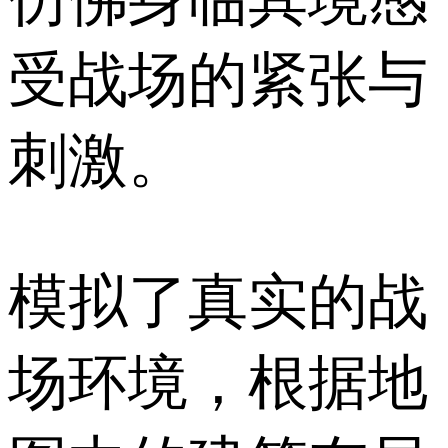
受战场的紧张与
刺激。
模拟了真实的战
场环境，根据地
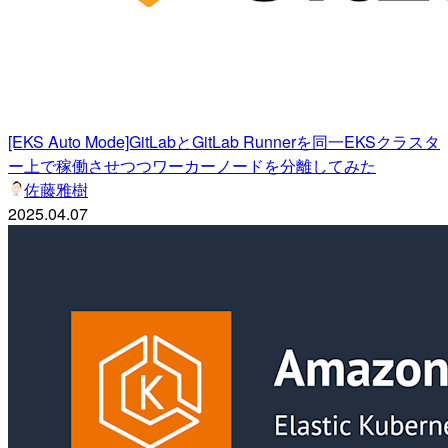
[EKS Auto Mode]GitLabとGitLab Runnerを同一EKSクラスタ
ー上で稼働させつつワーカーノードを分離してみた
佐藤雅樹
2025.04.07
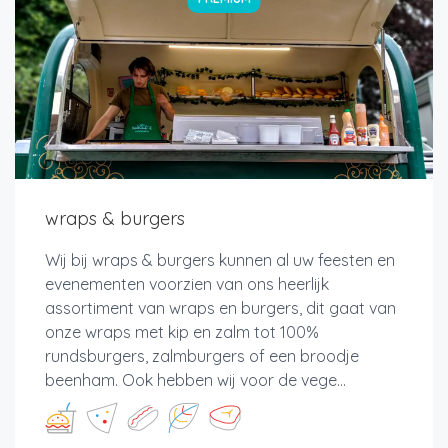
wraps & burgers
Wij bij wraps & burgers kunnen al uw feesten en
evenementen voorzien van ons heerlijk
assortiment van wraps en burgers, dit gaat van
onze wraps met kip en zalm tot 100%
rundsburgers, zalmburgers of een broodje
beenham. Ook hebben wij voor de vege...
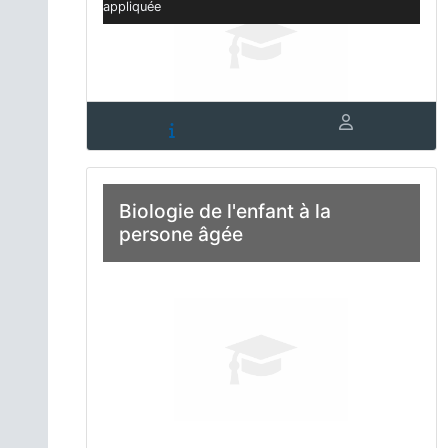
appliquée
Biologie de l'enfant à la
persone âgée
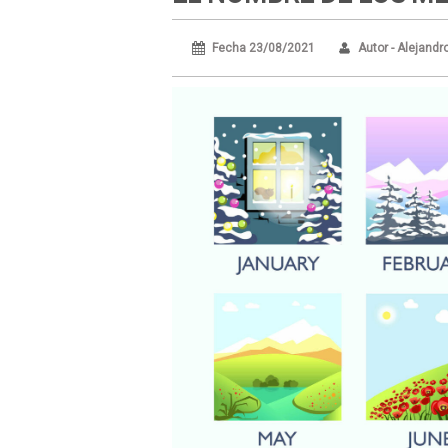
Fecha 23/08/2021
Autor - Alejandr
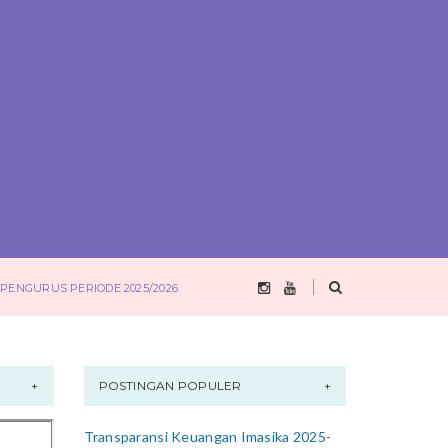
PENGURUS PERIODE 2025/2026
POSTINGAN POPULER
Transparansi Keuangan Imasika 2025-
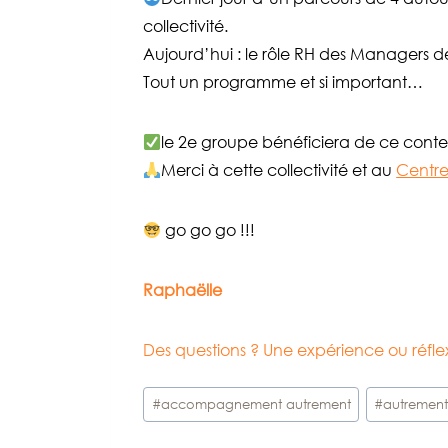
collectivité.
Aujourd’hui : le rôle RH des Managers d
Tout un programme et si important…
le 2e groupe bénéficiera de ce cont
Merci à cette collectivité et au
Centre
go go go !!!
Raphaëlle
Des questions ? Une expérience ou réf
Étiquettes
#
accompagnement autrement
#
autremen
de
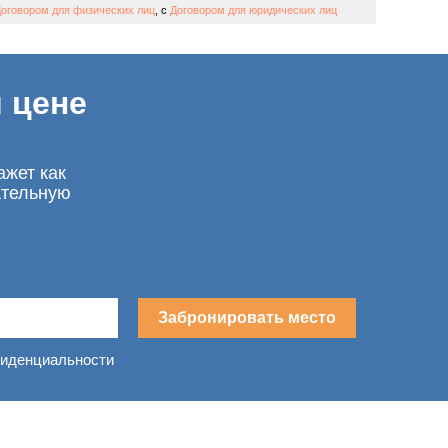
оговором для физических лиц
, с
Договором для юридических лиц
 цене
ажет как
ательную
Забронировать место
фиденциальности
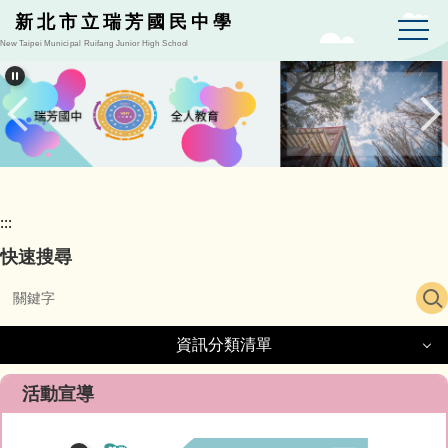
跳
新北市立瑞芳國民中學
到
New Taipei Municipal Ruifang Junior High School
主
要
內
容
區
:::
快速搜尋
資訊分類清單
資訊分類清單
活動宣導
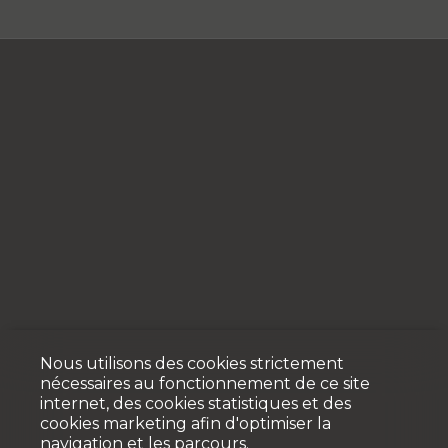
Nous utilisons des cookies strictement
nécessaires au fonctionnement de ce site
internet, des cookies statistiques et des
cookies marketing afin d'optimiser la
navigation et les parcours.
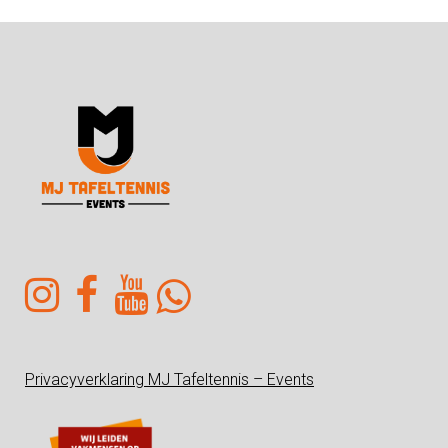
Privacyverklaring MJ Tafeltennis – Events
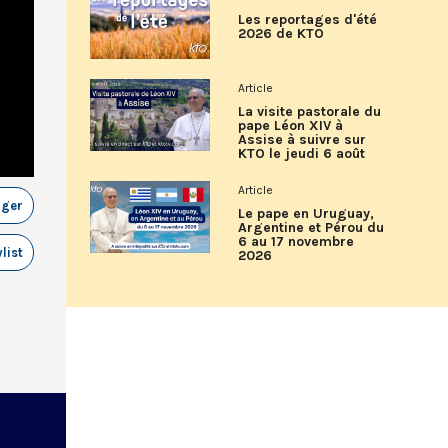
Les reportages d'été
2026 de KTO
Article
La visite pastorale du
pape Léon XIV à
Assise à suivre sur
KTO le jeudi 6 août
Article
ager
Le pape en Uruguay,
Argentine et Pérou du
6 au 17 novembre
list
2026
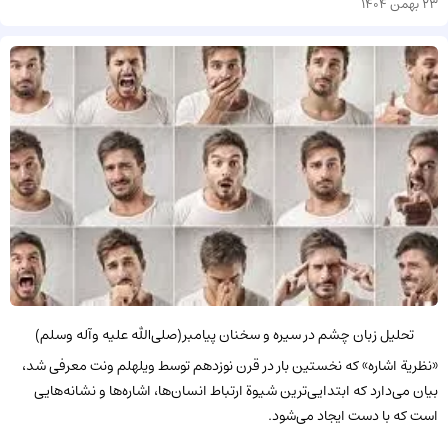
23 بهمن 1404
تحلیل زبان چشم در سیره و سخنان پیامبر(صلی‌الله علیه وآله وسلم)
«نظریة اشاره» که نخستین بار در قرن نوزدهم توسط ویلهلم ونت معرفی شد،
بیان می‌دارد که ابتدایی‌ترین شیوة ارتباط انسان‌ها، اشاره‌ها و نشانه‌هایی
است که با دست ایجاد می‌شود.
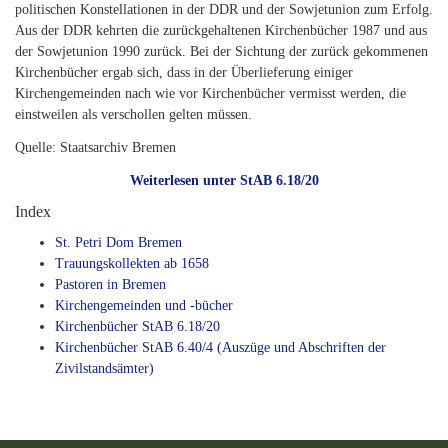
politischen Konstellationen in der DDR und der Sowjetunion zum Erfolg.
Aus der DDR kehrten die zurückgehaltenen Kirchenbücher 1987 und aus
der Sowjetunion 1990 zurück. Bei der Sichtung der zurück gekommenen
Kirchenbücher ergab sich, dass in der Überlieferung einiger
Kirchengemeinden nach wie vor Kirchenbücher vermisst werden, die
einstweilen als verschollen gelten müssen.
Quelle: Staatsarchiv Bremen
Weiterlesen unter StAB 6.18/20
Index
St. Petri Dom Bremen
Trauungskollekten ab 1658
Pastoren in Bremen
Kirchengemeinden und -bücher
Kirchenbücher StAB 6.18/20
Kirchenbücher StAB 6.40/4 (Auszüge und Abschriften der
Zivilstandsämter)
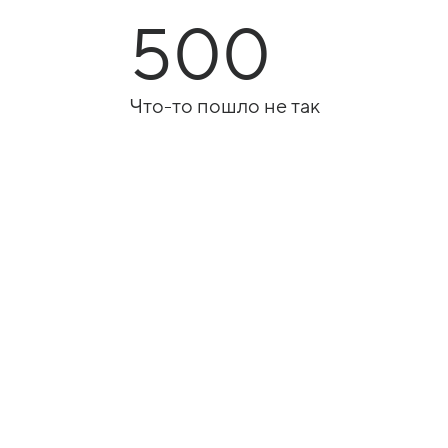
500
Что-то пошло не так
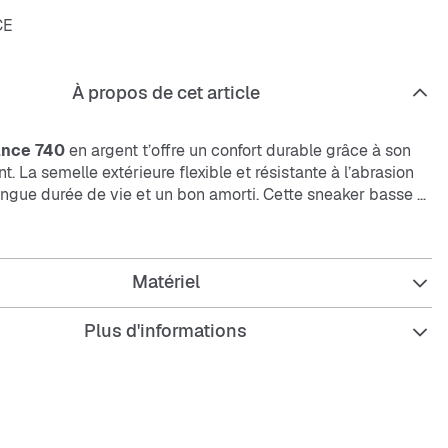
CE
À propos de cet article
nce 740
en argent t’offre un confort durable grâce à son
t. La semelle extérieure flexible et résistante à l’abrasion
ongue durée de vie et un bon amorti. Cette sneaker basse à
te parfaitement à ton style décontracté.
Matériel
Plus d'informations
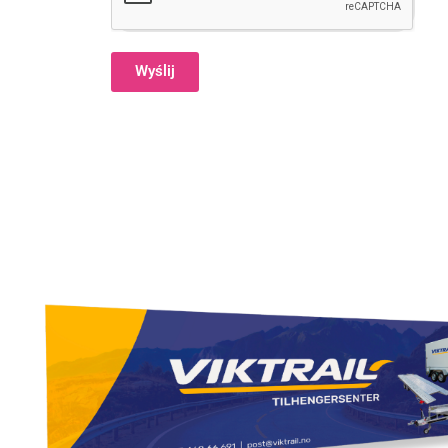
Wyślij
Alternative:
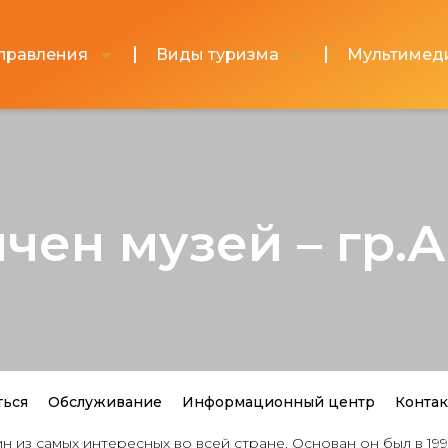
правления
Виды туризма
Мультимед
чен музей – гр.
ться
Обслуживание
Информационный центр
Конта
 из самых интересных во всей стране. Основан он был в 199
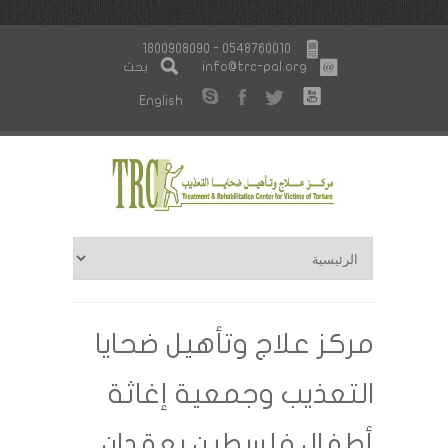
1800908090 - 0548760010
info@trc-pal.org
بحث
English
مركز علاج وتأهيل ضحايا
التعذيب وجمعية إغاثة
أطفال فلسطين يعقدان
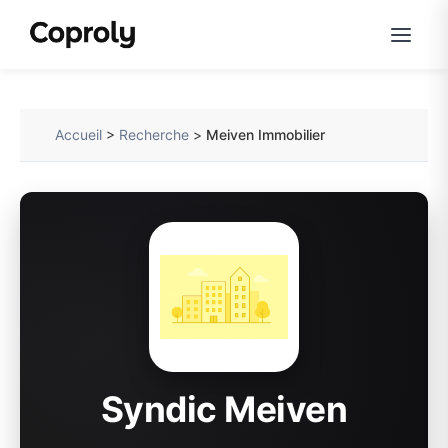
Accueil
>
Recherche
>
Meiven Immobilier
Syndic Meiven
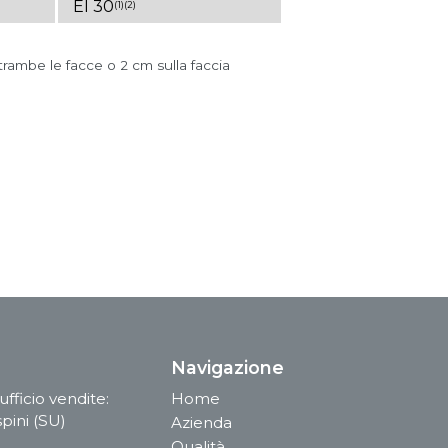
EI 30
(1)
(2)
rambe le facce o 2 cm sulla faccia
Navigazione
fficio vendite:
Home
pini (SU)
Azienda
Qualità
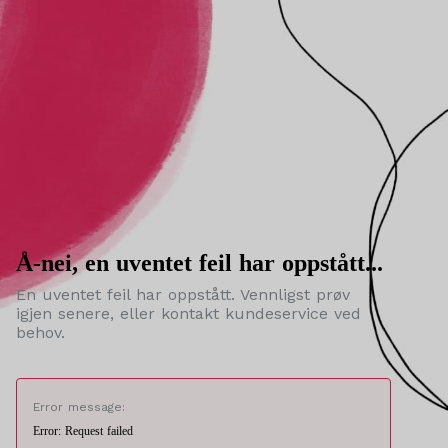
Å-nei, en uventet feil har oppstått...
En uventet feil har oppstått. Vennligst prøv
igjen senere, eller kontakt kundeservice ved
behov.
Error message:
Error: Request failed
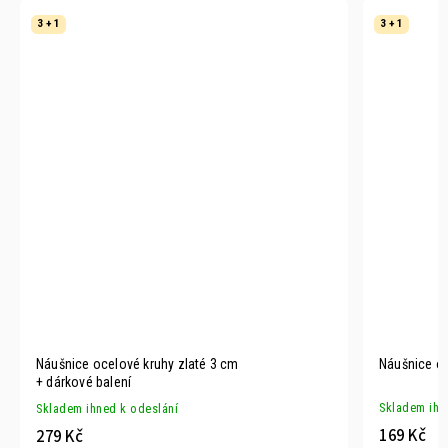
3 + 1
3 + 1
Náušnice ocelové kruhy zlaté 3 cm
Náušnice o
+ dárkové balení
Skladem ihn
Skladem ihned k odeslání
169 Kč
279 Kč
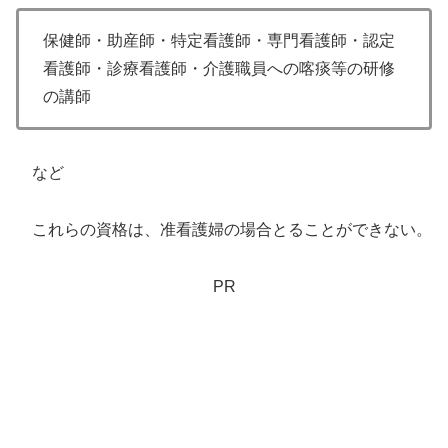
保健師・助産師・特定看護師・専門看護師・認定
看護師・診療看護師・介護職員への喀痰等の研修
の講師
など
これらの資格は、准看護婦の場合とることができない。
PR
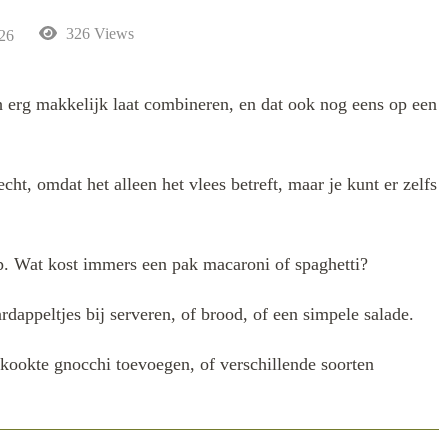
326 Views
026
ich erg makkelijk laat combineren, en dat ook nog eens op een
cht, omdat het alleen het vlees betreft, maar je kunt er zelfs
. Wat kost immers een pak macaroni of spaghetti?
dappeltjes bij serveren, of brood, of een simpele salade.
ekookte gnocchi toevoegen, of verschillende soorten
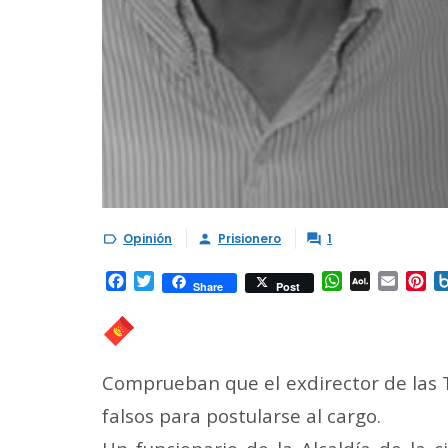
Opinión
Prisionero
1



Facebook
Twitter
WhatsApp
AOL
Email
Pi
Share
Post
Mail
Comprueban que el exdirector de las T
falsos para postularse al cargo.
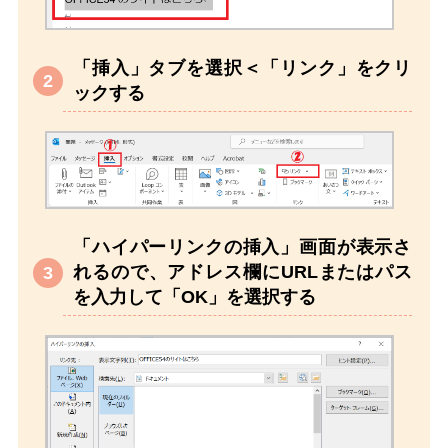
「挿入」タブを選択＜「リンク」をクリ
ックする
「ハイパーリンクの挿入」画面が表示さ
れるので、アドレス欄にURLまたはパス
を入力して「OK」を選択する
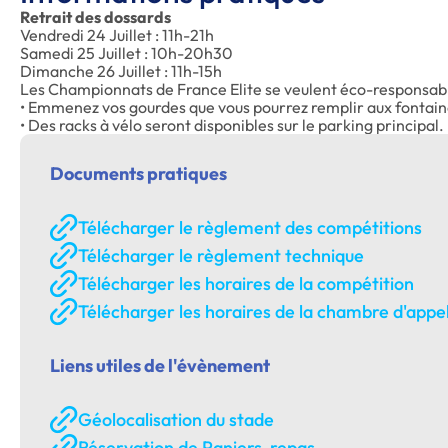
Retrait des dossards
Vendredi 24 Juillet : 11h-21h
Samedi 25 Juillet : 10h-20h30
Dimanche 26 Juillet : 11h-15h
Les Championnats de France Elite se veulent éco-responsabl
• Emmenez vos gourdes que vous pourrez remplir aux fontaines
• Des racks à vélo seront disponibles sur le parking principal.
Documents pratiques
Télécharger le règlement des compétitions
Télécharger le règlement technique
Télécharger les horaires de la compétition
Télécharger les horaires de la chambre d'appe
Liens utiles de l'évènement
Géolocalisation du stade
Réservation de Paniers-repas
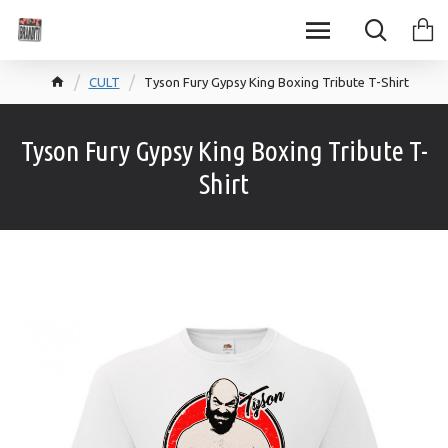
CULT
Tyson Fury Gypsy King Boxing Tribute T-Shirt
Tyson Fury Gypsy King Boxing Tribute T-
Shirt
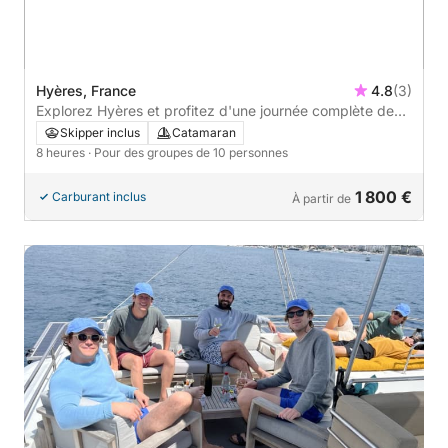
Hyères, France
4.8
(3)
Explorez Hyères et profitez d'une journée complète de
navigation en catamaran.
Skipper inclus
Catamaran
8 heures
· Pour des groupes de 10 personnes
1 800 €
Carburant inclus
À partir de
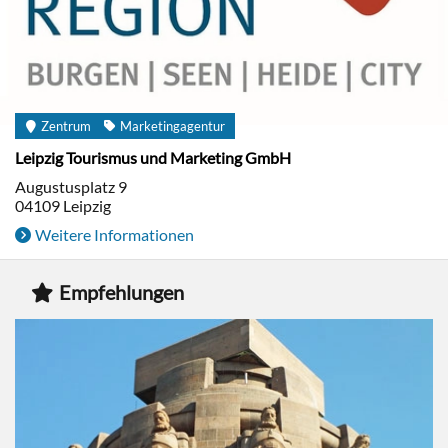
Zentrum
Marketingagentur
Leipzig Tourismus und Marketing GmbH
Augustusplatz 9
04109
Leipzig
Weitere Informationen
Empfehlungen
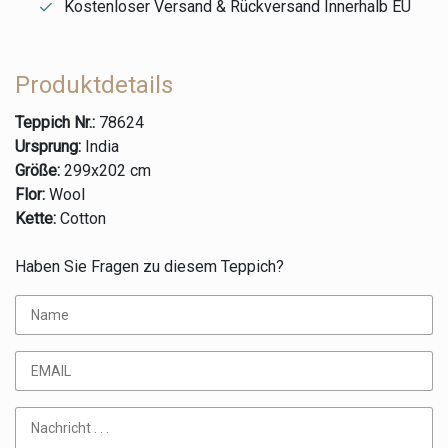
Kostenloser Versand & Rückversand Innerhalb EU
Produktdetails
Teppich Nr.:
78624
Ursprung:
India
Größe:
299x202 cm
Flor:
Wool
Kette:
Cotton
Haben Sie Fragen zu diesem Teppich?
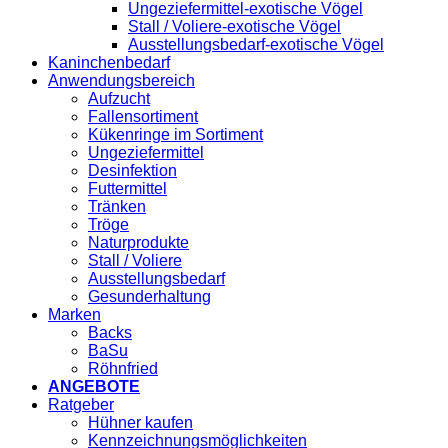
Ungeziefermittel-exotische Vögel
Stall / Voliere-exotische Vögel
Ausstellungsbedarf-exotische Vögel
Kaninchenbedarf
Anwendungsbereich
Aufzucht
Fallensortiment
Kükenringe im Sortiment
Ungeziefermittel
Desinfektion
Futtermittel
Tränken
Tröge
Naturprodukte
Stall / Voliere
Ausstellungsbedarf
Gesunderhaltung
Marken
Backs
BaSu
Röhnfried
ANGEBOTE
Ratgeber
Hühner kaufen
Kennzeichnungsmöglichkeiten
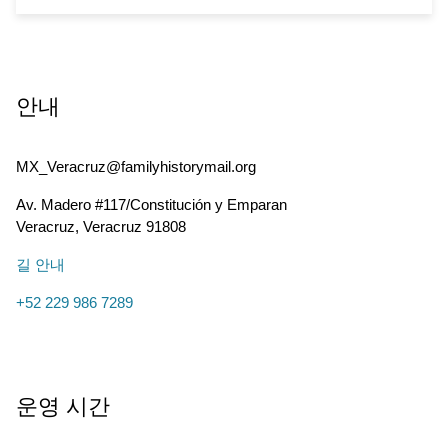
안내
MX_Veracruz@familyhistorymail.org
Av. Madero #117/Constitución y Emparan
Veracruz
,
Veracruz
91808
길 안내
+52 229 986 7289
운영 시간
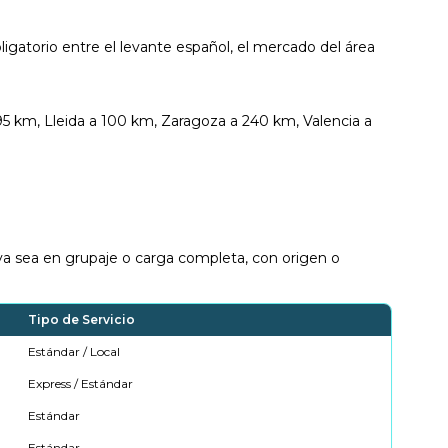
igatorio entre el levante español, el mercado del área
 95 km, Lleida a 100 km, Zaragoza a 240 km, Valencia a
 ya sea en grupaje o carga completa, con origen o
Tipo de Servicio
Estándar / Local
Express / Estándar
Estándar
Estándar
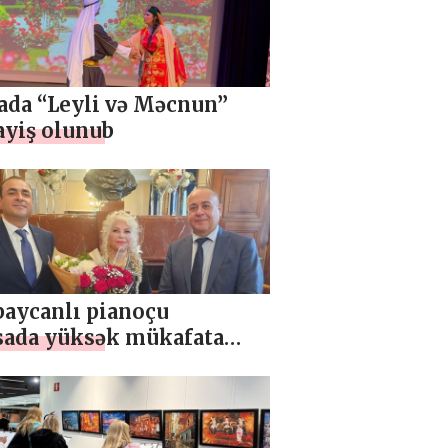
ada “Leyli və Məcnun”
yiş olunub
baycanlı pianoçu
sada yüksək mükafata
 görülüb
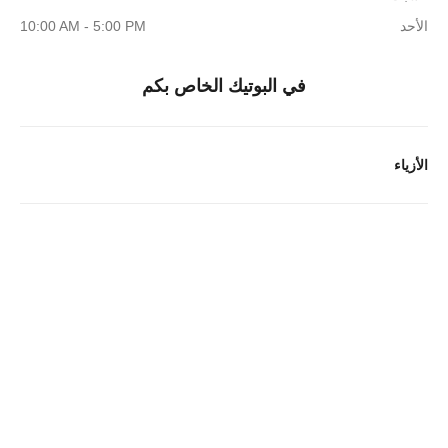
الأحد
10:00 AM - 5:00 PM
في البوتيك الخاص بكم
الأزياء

========================================================================

EXERCISE> Using the data above, report how many lines include the string "exotische" and add nothing to the number.

ANSWER SECTION> 3